How to complete this task: Copy all records verbatim, images excluded.
#### Records supplied
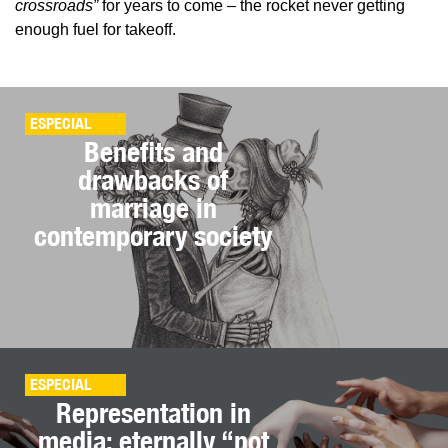
crossroads”
for years to come – the rocket never getting
enough fuel for takeoff.
ESPECIAL
Benefits and
drawbacks of
marriage in
contemporary society
ESPECIAL
Representation in
media: eternally “not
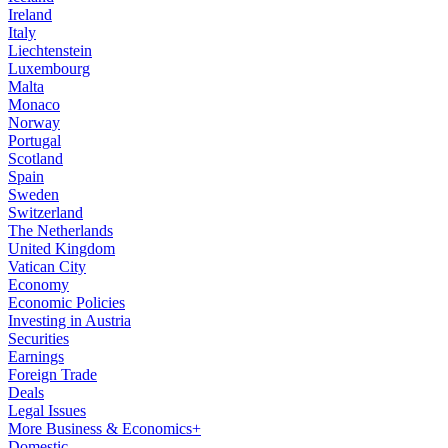
Ireland
Italy
Liechtenstein
Luxembourg
Malta
Monaco
Norway
Portugal
Scotland
Spain
Sweden
Switzerland
The Netherlands
United Kingdom
Vatican City
Economy
Economic Policies
Investing in Austria
Securities
Earnings
Foreign Trade
Deals
Legal Issues
More Business & Economics+
Domestic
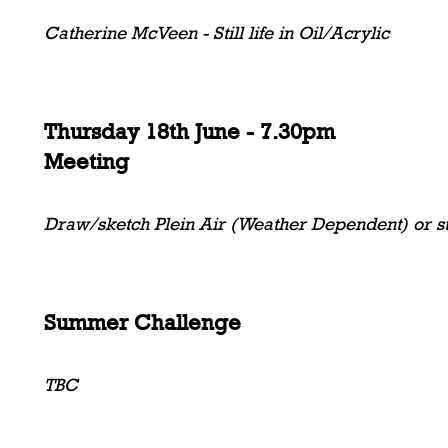
Catherine McVeen - Still life in Oil/Acrylic
Thursday 18th June - 7.30pm
Meeting
Draw/sketch Plein Air (Weather Dependent) or sti
Summer Challenge
TBC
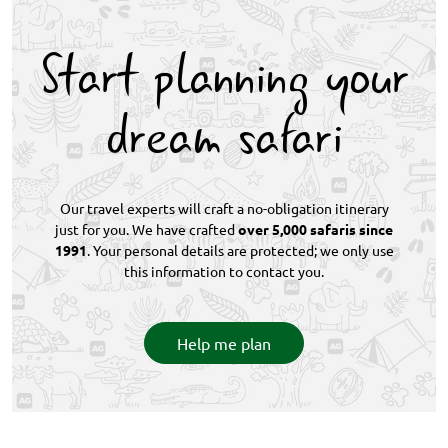
September–November is warmer. The rainy season
(December–April) delivers lush landscapes,
Start planning your
abundant birdlife, and predator action. This safari
works beautifully year-round with expert planning.
dream safari
Our travel experts will craft a no-obligation itinerary
just for you. We have crafted
over 5,000 safaris since
1991
. Your personal details are protected; we only use
this information to contact you.
Help me plan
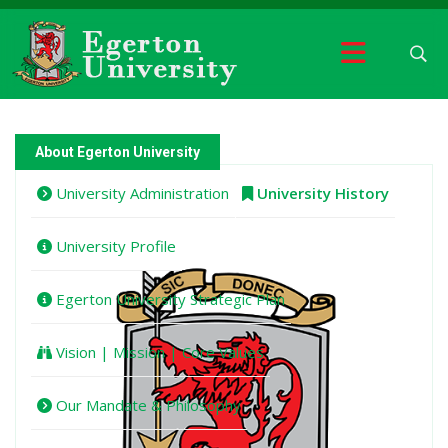
About Egerton University
University Administration
University History
University Profile
Egerton University Strategic Plan
Vision | Mission | Core Values
Our Mandate & Philosophy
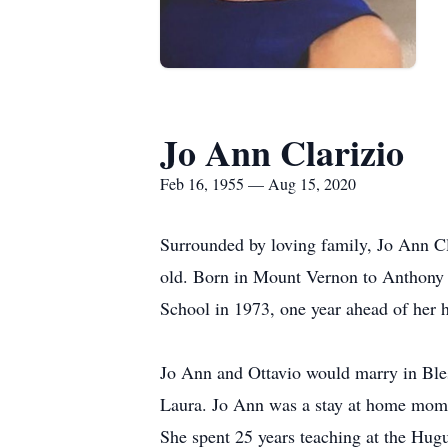
Jo Ann Clarizio
Feb 16, 1955 — Aug 15, 2020
Surrounded by loving family, Jo Ann Cl
old. Born in Mount Vernon to Anthony 
School in 1973, one year ahead of her h
Jo Ann and Ottavio would marry in Ble
Laura. Jo Ann was a stay at home mom u
She spent 25 years teaching at the Hug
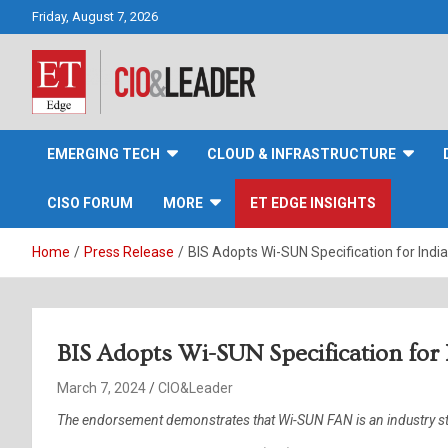
Skip
Friday, August 7, 2026
to
content
CIO&Leader
EMERGING TECH
CLOUD & INFRASTRUCTURE
CISO FORUM
MORE
ET EDGE INSIGHTS
Home
Press Release
BIS Adopts Wi-SUN Specification for Indi
BIS Adopts Wi-SUN Specification for
March 7, 2024
CIO&Leader
The endorsement demonstrates that Wi-SUN FAN is an industry stan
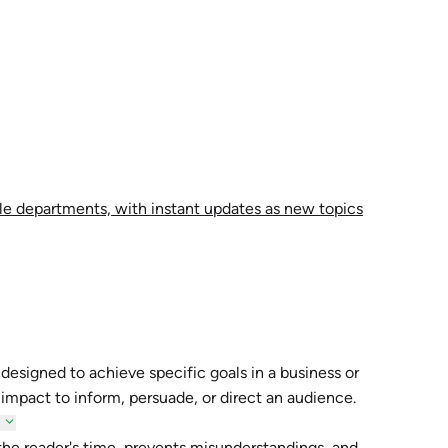
le departments, with instant updates as new topics
designed to achieve specific goals in a business or
d impact to inform, persuade, or direct an audience.
 the reader's time, prevents misunderstandings, and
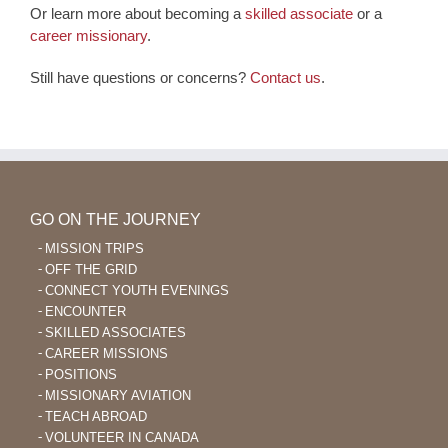
Or learn more about becoming a
skilled associate
or a
career missionary
.
Still have questions or concerns?
Contact us
.
GO ON THE JOURNEY
MISSION TRIPS
OFF THE GRID
CONNECT YOUTH EVENINGS
ENCOUNTER
SKILLED ASSOCIATES
CAREER MISSIONS
POSITIONS
MISSIONARY AVIATION
TEACH ABROAD
VOLUNTEER IN CANADA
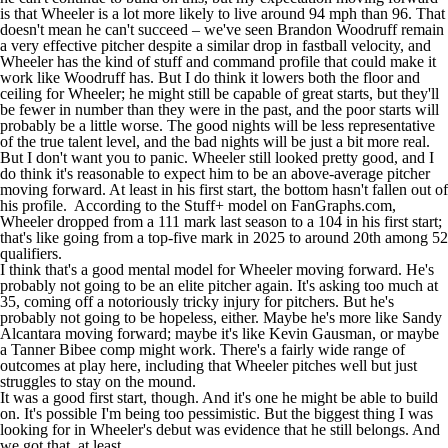
is that Wheeler is a lot more likely to live around 94 mph than 96. That
doesn't mean he can't succeed – we've seen
Brandon Woodruff
remain
a very effective pitcher despite a similar drop in fastball velocity, and
Wheeler has the kind of stuff and command profile that could make it
work like Woodruff has. But I do think it lowers both the floor and
ceiling for Wheeler; he might still be capable of great starts, but they'll
be fewer in number than they were in the past, and the poor starts will
probably be a little worse. The good nights will be less representative
of the true talent level, and the bad nights will be just a bit more real.
But I don't want you to panic. Wheeler still looked pretty good, and I
do think it's reasonable to expect him to be an above-average pitcher
moving forward. At least in his first start, the bottom hasn't fallen out of
his profile. According to the Stuff+ model on
FanGraphs.com
,
Wheeler dropped from a 111 mark last season to a 104 in his first start;
that's like going from a top-five mark in 2025 to around 20th among 52
qualifiers.
I think that's a good mental model for Wheeler moving forward. He's
probably not going to be an elite pitcher again. It's asking too much at
35, coming off a notoriously tricky injury for pitchers. But he's
probably not going to be hopeless, either. Maybe he's more like
Sandy
Alcantara
moving forward; maybe it's like
Kevin Gausman
, or maybe
a
Tanner Bibee
comp might work. There's a fairly wide range of
outcomes at play here, including that Wheeler pitches well but just
struggles to stay on the mound.
It was a good first start, though. And it's one he might be able to build
on. It's possible I'm being too pessimistic. But the biggest thing I was
looking for in Wheeler's debut was evidence that he still belongs. And
we got that, at least.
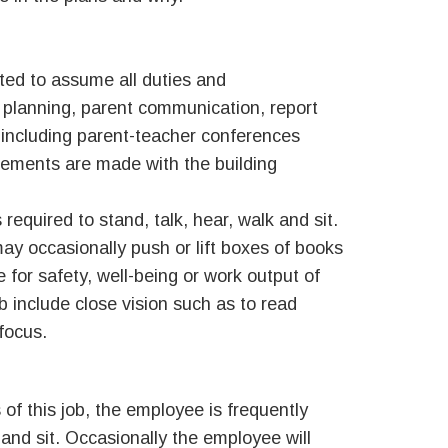
ted to assume all duties and
on planning, parent communication, report
s including parent-teacher conferences
ngements are made with the building
required to stand, talk, hear, walk and sit.
ay occasionally push or lift boxes of books
for safety, well-being or work output of
ob include close vision such as to read
 focus.
of this job, the employee is frequently
and sit. Occasionally the employee will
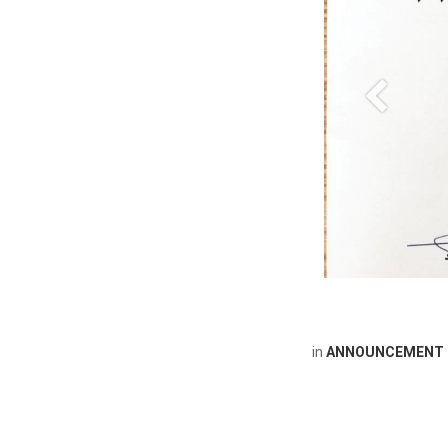
Previous
in
ANNOUNCEMENT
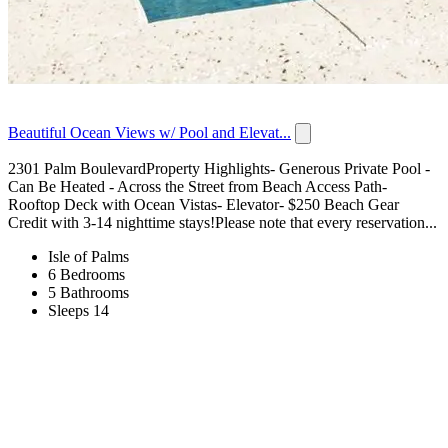
Beautiful Ocean Views w/ Pool and Elevat...
2301 Palm BoulevardProperty Highlights- Generous Private Pool -
Can Be Heated - Across the Street from Beach Access Path-
Rooftop Deck with Ocean Vistas- Elevator- $250 Beach Gear
Credit with 3-14 nighttime stays!Please note that every reservation...
Isle of Palms
6 Bedrooms
5 Bathrooms
Sleeps 14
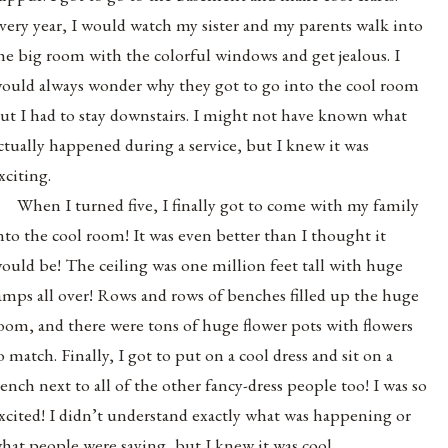
very year, I would watch my sister and my parents walk into
he big room with the colorful windows and get jealous. I
ould always wonder why they got to go into the cool room
ut I had to stay downstairs. I might not have known what
ctually happened during a service, but I knew it was
xciting.
When I turned five, I finally got to come with my family
nto the cool room! It was even better than I thought it
ould be! The ceiling was one million feet tall with huge
amps all over! Rows and rows of benches filled up the huge
oom, and there were tons of huge flower pots with flowers
o match. Finally, I got to put on a cool dress and sit on a
ench next to all of the other fancy-dress people too! I was so
xcited! I didn’t understand exactly what was happening or
hat people were saying, but I knew it was cool.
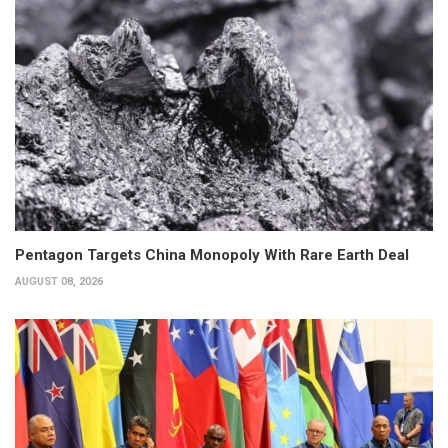
Pentagon Targets China Monopoly With Rare Earth Deal
AUGUST 08, 2026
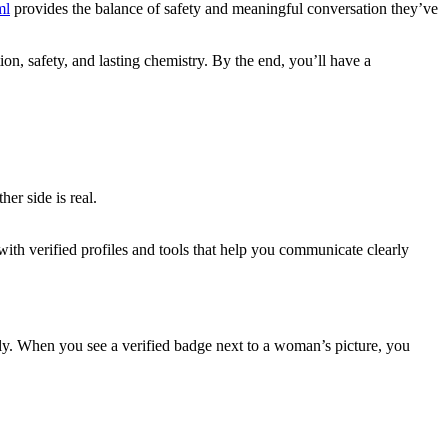
ml
provides the balance of safety and meaningful conversation they’ve
n, safety, and lasting chemistry. By the end, you’ll have a
er side is real.
.
ith verified profiles and tools that help you communicate clearly
ly. When you see a verified badge next to a woman’s picture, you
########
Result of this exercise:
crossroads”
for years to come – the rocket never getting
enough fuel for takeoff.
ESPECIAL
Benefits and
drawbacks of
marriage in
contemporary society
ESPECIAL
Representation in
media: eternally “not
Ireland
Italy
Liechtenstein
Luxembourg
Malta
Monaco
Norway
Portugal
Scotland
Spain
Sweden
Switzerland
The Netherlands
United Kingdom
Vatican City
Economy
Economic Policies
Investing in Austria
Securities
Earnings
Foreign Trade
Deals
Legal Issues
More Business & Economics+
Domestic
Catherine McVeen - Still life in Oil/Acrylic
Thursday 18th June - 7.30pm
Meeting
Draw/sketch Plein Air (Weather Dependent) or sti
Summer Challenge
TBC
September–November is warmer. The rainy season
(December–April) delivers lush landscapes,
Start planning your
abundant birdlife, and predator action. This safari
works beautifully year-round with expert planning.
dream safari
Our travel experts will craft a no-obligation itinerary
just for you. We have crafted
over 5,000 safaris since
1991
. Your personal details are protected; we only use
this information to contact you.
Help me plan
About Egerton University
University Administration
University History
University Profile
Egerton University Strategic Plan
Vision | Mission | Core Values
Our Mandate & Philosophy
Jo Ann Clarizio
Feb 16, 1955 — Aug 15, 2020
Surrounded by loving family, Jo Ann Cl
old. Born in Mount Vernon to Anthony 
School in 1973, one year ahead of her h
Jo Ann and Ottavio would marry in Ble
Laura. Jo Ann was a stay at home mom u
She spent 25 years teaching at the Hug
Skip
Friday, August 7, 2026
to
content
CIO&Leader
EMERGING TECH
CLOUD & INFRASTRUCTURE
CISO FORUM
MORE
ET EDGE INSIGHTS
Home
Press Release
BIS Adopts Wi-SUN Specification for Indi
BIS Adopts Wi-SUN Specification for
March 7, 2024
CIO&Leader
The endorsement demonstrates that Wi-SUN FAN is an industry stan
le departments, with instant updates as new topics
designed to achieve specific goals in a business or
d impact to inform, persuade, or direct an audience.
 the reader's time, prevents misunderstandings, and
Or learn more about becoming a
skilled associate
or a
career missionary
.
Still have questions or concerns?
Contact us
.
GO ON THE JOURNEY
MISSION TRIPS
OFF THE GRID
CONNECT YOUTH EVENINGS
ENCOUNTER
SKILLED ASSOCIATES
CAREER MISSIONS
POSITIONS
MISSIONARY AVIATION
TEACH ABROAD
VOLUNTEER IN CANADA
is that Wheeler is a lot more likely to live around 94 mph than 96. That
doesn't mean he can't succeed – we've seen
Brandon Woodruff
remain
a very effective pitcher despite a similar drop in fastball velocity, and
Wheeler has the kind of stuff and command profile that could make it
work like Woodruff has. But I do think it lowers both the floor and
ceiling for Wheeler; he might still be capable of great starts, but they'll
be fewer in number than they were in the past, and the poor starts will
probably be a little worse. The good nights will be less representative
of the true talent level, and the bad nights will be just a bit more real.
But I don't want you to panic. Wheeler still looked pretty good, and I
do think it's reasonable to expect him to be an above-average pitcher
moving forward. At least in his first start, the bottom hasn't fallen out of
his profile. According to the Stuff+ model on
FanGraphs.com
,
Wheeler dropped from a 111 mark last season to a 104 in his first start;
that's like going from a top-five mark in 2025 to around 20th among 52
qualifiers.
I think that's a good mental model for Wheeler moving forward. He's
probably not going to be an elite pitcher again. It's asking too much at
35, coming off a notoriously tricky injury for pitchers. But he's
probably not going to be hopeless, either. Maybe he's more like
Sandy
Alcantara
moving forward; maybe it's like
Kevin Gausman
, or maybe
a
Tanner Bibee
comp might work. There's a fairly wide range of
outcomes at play here, including that Wheeler pitches well but just
struggles to stay on the mound.
It was a good first start, though. And it's one he might be able to build
on. It's possible I'm being too pessimistic. But the biggest thing I was
looking for in Wheeler's debut was evidence that he still belongs. And
we got that, at least.
ted to assume all duties and
on planning, parent communication, report
s including parent-teacher conferences
ngements are made with the building
required to stand, talk, hear, walk and sit.
ay occasionally push or lift boxes of books
for safety, well-being or work output of
ob include close vision such as to read
 focus.
of this job, the employee is frequently
and sit. Occasionally the employee will
Previous
in
ANNOUNCEMENT
Beautiful Ocean Views w/ Pool and Elevat...
2301 Palm BoulevardProperty Highlights- Generous Private Pool -
Can Be Heated - Across the Street from Beach Access Path-
Rooftop Deck with Ocean Vistas- Elevator- $250 Beach Gear
Credit with 3-14 nighttime stays!Please note that every reservation...
Isle of Palms
6 Bedrooms
5 Bathrooms
Sleeps 14
very year, I would watch my sister and my parents walk into
he big room with the colorful windows and get jealous. I
ould always wonder why they got to go into the cool room
ut I had to stay downstairs. I might not have known what
ctually happened during a service, but I knew it was
xciting.
When I turned five, I finally got to come with my family
nto the cool room! It was even better than I thought it
ould be! The ceiling was one million feet tall with huge
amps all over! Rows and rows of benches filled up the huge
oom, and there were tons of huge flower pots with flowers
o match. Finally, I got to put on a cool dress and sit on a
ench next to all of the other fancy-dress people too! I was so
xcited! I didn’t understand exactly what was happening or
hat people were saying, but I knew it was cool.
Pentagon Targets China Monopoly With Rare Earth Deal
AUGUST 08, 2026
ml
provides the balance of safety and meaningful conversation they’ve
n, safety, and lasting chemistry. By the end, you’ll have a
er side is real.
.
ith verified profiles and tools that help you communicate clearly
ly. When you see a verified badge next to a woman’s picture, you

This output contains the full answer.